HARARE, June 5 (The Source) – A US judge this week threw out a bid by a Zimbabwean bank to have a $25 million compensation case brought against government-linked firms by a group of Dutch nationals whose farms were seized under President Robert Mugabe’s controversial land redistribution drive.
ZB Bank, a subsidiary of the Zimbabwe Stock Exchange-listed ZB Financial Holdings, in which government has a direct 24 percent shareholding, had fought against being declared “an alter ego of Zimbabwe (government)” or an “instrumentality” – a firm tied to the government.
The 40 Dutch farmers seek to attach assets belonging to ZB Bank, along with the Agricultural Development Bank of Zimbabwe (Agribank), the Zimbabwe Mining Development Corporation (ZMDC) and the Minerals Marketing Corporation of Zimbabwe (MMCZ), which they consider government proxies, after Zimbabwe failed to pay the compensation award handed down by the Washington-based International Centre for Investment Disputes (ICSID) in 2009 for breach of a bilateral investment treaty between Zimbabwe and Netherlands following the compulsory acquisition of their properties.
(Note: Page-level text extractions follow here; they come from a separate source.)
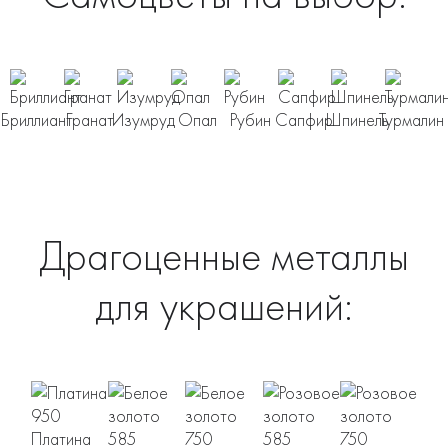
Бриллиант
Гранат
Изумруд
Опал
Рубин
Сапфир
Шпинель
Турмалин
Драгоценные металлы
для украшений:
Платина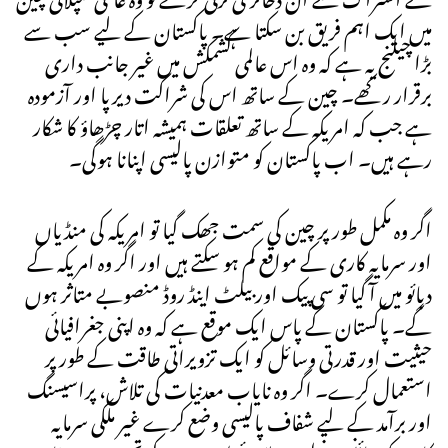
میں ایک اہم فریق بن سکتا ہے۔ پاکستان کے لیے سب سے
بڑا چیلنج یہ ہے کہ وہ اس عالمی کشمکش میں غیر جانب داری
برقرار رکھے۔ چین کے ساتھ اس کی شراکت دیرپا اور آزمودہ
ہے جب کہ امریکہ کے ساتھ تعلقات ہمیشہ اتار چڑھاؤ کا شکار
رہے ہیں۔ اب پاکستان کو متوازن پالیسی اپنانا ہوگی۔
اگر وہ مکمل طور پر چین کی سمت جھک گیا تو امریکہ کی منڈیاں
اور سرمایہ کاری کے مواقع کم ہو سکتے ہیں اور اگر وہ امریکہ کے
دبائو میں آ گیا تو سی پیک اور بیلٹ اینڈ روڈ منصوبے متاثر ہوں
گے۔ پاکستان کے پاس ایک موقع ہے کہ وہ اپنی جغرافیائی
حیثیت اور قدرتی وسائل کو ایک تزویراتی طاقت کے طور پر
استعمال کرے۔ اگر وہ نایاب معدنیات کی تلاش، پراسیسنگ
اور برآمد کے لیے شفاف پالیسی وضع کرے غیر ملکی سرمایہ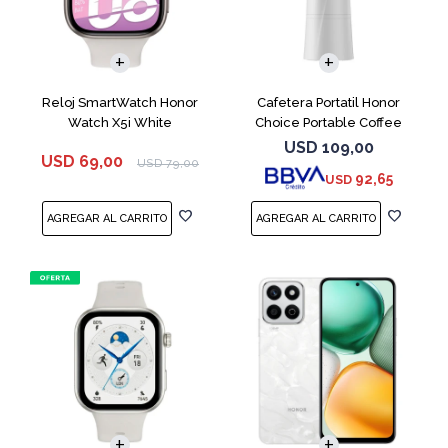
Reloj SmartWatch Honor
Cafetera Portatil Honor
Watch X5i White
Choice Portable Coffee
Machine White
USD
109,00
USD
69,00
USD
79,00
92,65
USD
COMPARAR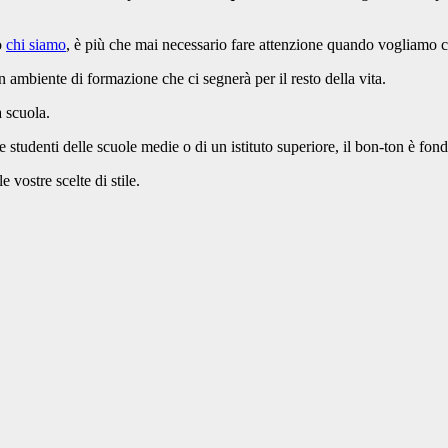
o
chi siamo
, è più che mai necessario fare attenzione quando vogliamo co
n ambiente di formazione che ci segnerà per il resto della vita.
a scuola.
te studenti delle scuole medie o di un istituto superiore, il bon-ton è fon
 vostre scelte di stile.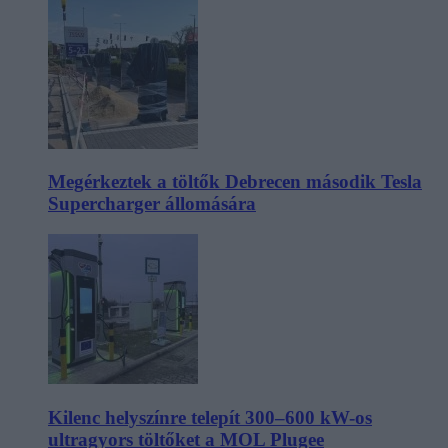
Megérkeztek a töltők Debrecen második Tesla
Supercharger állomására
Kilenc helyszínre telepít 300–600 kW-os
ultragyors töltőket a MOL Plugee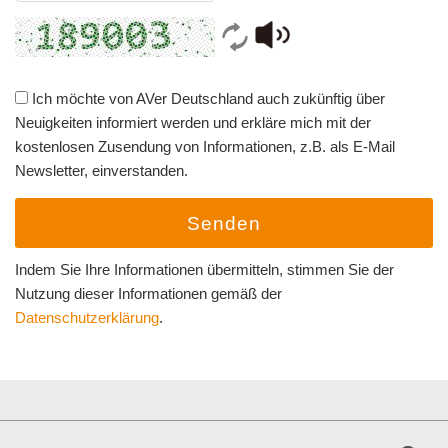
Ich möchte von AVer Deutschland auch zukünftig über
Neuigkeiten informiert werden und erkläre mich mit der
kostenlosen Zusendung von Informationen, z.B. als E-Mail
Newsletter, einverstanden.
Senden
Indem Sie Ihre Informationen übermitteln, stimmen Sie der
Nutzung dieser Informationen gemäß der
Datenschutzerklärung
.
ICSID is an international arbitration institution which facilitates legal dispute resolution and conciliation between international investors. Zimbabwe has signed BIPPAs with countries such as Belgium, Botswana, Germany, Netherlands, Italy and South Africa, which stipulate that compensation must be paid for any assets seized.
The compensation award to the 40 Dutch farmers led by Bernardus Henricus Funnekotter, initially valued at 8,2 million Euros ($9,247 million), has since risen to $25 million due to interest and costs of the protracted legal battle.
The farmers filed a lawsuit in the United States District Court Southern District of New York seeking to confirm the arbitral award in their favour.
The farmers also sought a declaratory judgment that ZB Bank, Agribank and other parastatals are alter egos of Zimbabwe and that their assets located in the United States be treated as property used for commercial purposes against which they could enforce their judgment.
ZB Bank unsuccessfully sought to have the case against them dismissed.
“ZB Bank’s motion for summary judgment is denied,” Judge Colleen McMahon said in her ruling delivered on Wednesday.
In reaching her decision, the judge said she considered the US’ Office of Foreign Assets Control (OFAC), which continues to have ZB Bank among its Specially Designated Nationals (SDNs) in terms of the sanctions Washington declared on Zimbabwe in 2003.
“Deferring to OFAC’s expertise, I find that ZB Bank’s continuing designation as an SDN is some evidence that it is an alter ego of the Zimbabwean government,” the judge said.
“The (OFAC) press release makes clear that each entity designated, including ZB Bank, was a tool used by the Zimbabwean government and its officials to achieve nefarious ends and – in OFAC’s view – undermine that country’s democratic institutions.”
Western governments imposed sanctions on Mugabe’s government and its related entities following the farm seizures, which started in 2000 and saw an estimated 4,000 farmers being thrown off their land without compensation.
Mugabe argues his move to redistribute farm land was meant to compensate the historically disenfranchised black population, but it has had the unintended result of devastating food output in a country that was previously self sufficient.